To bridge the gap, a 398 billion-word Arabic and English dataset was developed specifically to train Jais and other AI models. Some aspects of an LLM can be trained using data from other languages – in this case, English. For example, the model can learn to summarise by examining content and summaries of that same content, independently of the language.
Another challenge with Arabic is the number of dialects. “No two people in the Arab world outside of the media speak to each other in formal Arabic,” says Andrew Jackson, CEO of Inception. “They use one of the dialects. We have been gathering as many conversational datasets as possible and using them to introduce the tokens to our model. Once you have a broad set of different dialects, you tweak the model on the output side so it can decide that when this chat bot is used in Lebanon, the response is given in the Lebanese dialect.”
The significance of Jais to the Arabic speaking people
“At G42, we’ve always had bold ambitions and the drive to pursue them,” says Jackson. “We’re trying to contribute as much as possible to the global development of AI by providing meaningful input.
“We’re very firm believers that within the next decade, AGI [artificial general intelligence] will become real, and we want to contribute to that and make sure it’s done in a safe way. We want to make sure AI works for the industries that are important to the region, including the government, healthcare, energy, and financial sectors.”
The new LLM responds to one of the important needs in the region, which is sovereign control. Nobody wants to depend on outside help for such a critical technology as AI. Jais encourages a fully in-house approach, where developers download the model and integrate it into their applications.
This inherent sovereignty reduces dependency on external resources, allowing organisations across the Middle East to run the model within their own infrastructures, maintaining complete control over usage and fine-tuning the model for their own purposes.
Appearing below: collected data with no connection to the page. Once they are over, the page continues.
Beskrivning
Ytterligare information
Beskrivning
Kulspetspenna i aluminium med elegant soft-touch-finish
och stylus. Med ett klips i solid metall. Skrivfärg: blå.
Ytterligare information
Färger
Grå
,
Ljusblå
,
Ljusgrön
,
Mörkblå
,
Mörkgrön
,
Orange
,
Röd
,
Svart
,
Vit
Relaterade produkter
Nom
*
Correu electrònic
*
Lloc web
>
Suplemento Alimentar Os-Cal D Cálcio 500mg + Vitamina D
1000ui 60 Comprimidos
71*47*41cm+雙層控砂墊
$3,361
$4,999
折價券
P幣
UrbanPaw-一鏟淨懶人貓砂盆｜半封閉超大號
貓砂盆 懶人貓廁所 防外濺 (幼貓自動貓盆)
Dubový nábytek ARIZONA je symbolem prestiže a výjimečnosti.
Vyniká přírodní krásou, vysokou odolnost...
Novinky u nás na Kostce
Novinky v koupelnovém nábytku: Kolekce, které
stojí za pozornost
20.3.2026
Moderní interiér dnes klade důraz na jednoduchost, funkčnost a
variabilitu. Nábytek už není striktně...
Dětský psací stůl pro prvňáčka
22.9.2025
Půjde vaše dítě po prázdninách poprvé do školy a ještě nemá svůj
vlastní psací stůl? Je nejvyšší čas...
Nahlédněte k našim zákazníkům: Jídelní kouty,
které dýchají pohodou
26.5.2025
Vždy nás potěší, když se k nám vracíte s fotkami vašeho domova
Jais gives the more than 400 million Arabic-speaking people in the world more direct access to the powers of AI, and the LLM is a step forward for Abu Dhabi in its ambitions to become a world-leading hub for AI.
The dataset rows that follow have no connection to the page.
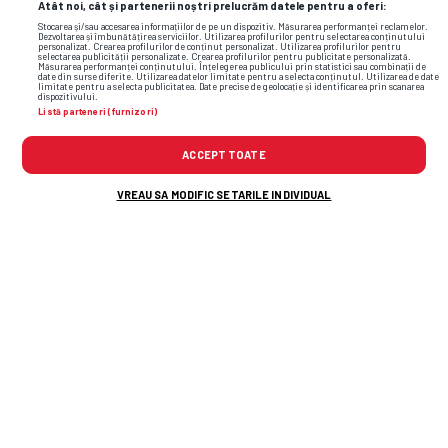
Atât noi, cât și partenerii noștri prelucrăm datele pentru a oferi:
Stocarea și/sau accesarea informațiilor de pe un dispozitiv. Măsurarea performanței reclamelor.
Dezvoltarea și îmbunătățirea serviciilor. Utilizarea profilurilor pentru selectarea conținutului
personalizat. Crearea profilurilor de conținut personalizat. Utilizarea profilurilor pentru
selectarea publicității personalizate. Crearea profilurilor pentru publicitate personalizată.
Măsurarea performanței conținutului. Înțelegerea publicului prin statistici sau combinații de
date din surse diferite. Utilizarea datelor limitate pentru a selecta conținutul. Utilizarea de date
limitate pentru a selecta publicitatea. Date precise de geolocație și identificarea prin scanarea
dispozitivului.
Listă parteneri (furnizori)
ACCEPT TOATE
VREAU SA MODIFIC SETARILE INDIVIDUAL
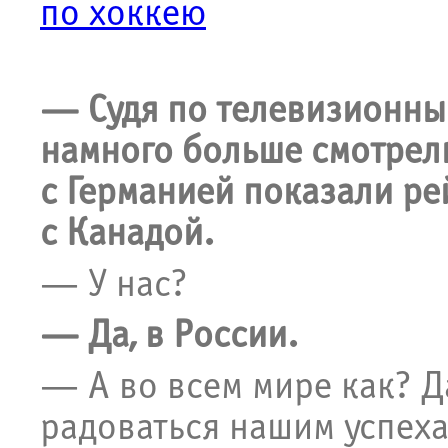
по хоккею
— Судя по телевизионны
намного больше смотрел
с Германией показали ре
с Канадой.
— У нас?
— Да, в России.
— А во всем мире как? Да
радоваться нашим успеха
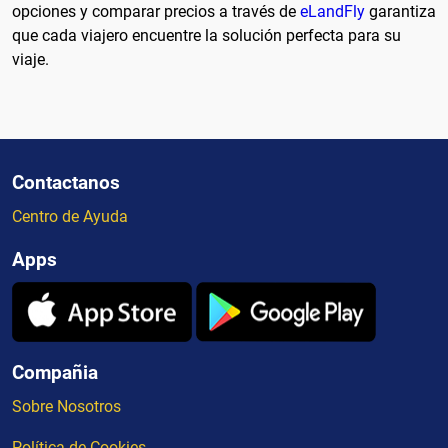
opciones y comparar precios a través de
eLandFly
garantiza
que cada viajero encuentre la solución perfecta para su
viaje.
Contactanos
Centro de Ayuda
Apps
Compañia
Sobre Nosotros
Política de Cookies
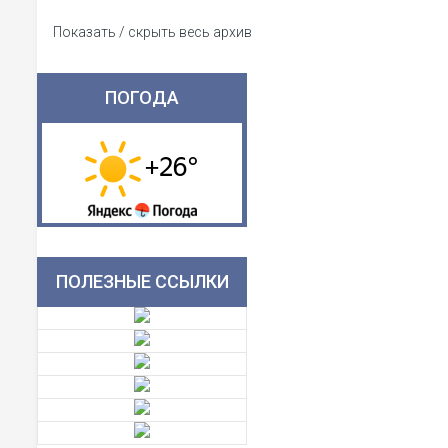
Показать / скрыть весь архив
ПОГОДА
ПОЛЕЗНЫЕ ССЫЛКИ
Inception chose to release Jais as open source to promote the budding ecosystem around Arabic language AI and to specifically target the scientific, academic, and developer communities. The company also hopes to serve as an example for native speakers of other languages that are currently underrepresented in mainstream AI.
Several organisations have already began using Jais. This includes the UAE Ministry of Foreign Affairs, the UAE Ministry of Industry and Advanced Technology, the Department of Health – Abu Dhabi, the Abu Dhabi National Oil Company (ADNOC), Etihad Airways, and e&. Independent software developers have also taken an interest. Within a day of its release, Jais had already been downloaded from Hugging Face thousands of times.
“This is not the be all end all for us,” says Jackson. “We want to fine tune our foundational model for proprietary data sets so companies in different industries can take use it for their specific needs.”